--- Supplied data Enclosed Below ---
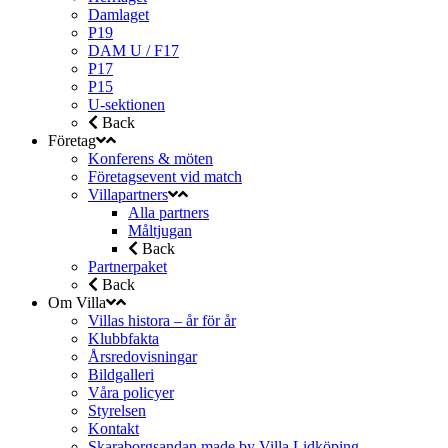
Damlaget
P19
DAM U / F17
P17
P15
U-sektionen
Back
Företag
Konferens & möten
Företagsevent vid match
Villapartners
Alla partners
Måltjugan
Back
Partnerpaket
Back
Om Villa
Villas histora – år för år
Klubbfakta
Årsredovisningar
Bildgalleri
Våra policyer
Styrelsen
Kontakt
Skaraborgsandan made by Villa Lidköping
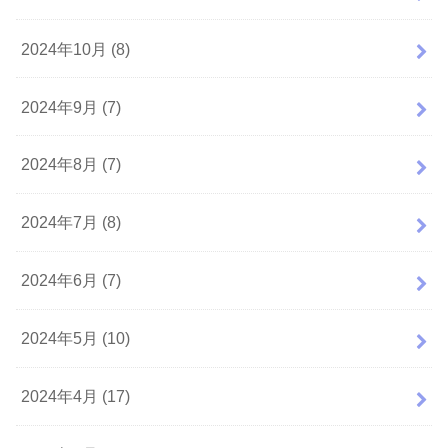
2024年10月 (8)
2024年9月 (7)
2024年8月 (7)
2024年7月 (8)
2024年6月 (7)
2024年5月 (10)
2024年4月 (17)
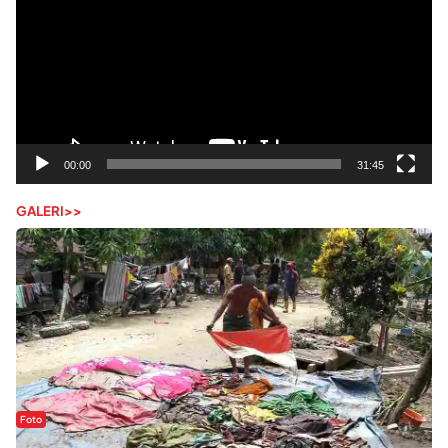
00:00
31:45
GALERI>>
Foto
--- End of Enclosed Supplied data ---
Work to be completed => Retype the data above exactly. Do not carry over any images.

Output =>
Damlaget
P19
DAM U / F17
P17
P15
U-sektionen
Back
Företag
Konferens & möten
Företagsevent vid match
Villapartners
Alla partners
Måltjugan
Back
Partnerpaket
Back
Om Villa
Villas histora – år för år
Klubbfakta
Årsredovisningar
Bildgalleri
Våra policyer
Styrelsen
Kontakt
Skaraborgsandan made by Villa Lidköping
2024年10月 (8)
2024年9月 (7)
2024年8月 (7)
2024年7月 (8)
2024年6月 (7)
2024年5月 (10)
2024年4月 (17)
00:00
31:45
GALERI>>
Foto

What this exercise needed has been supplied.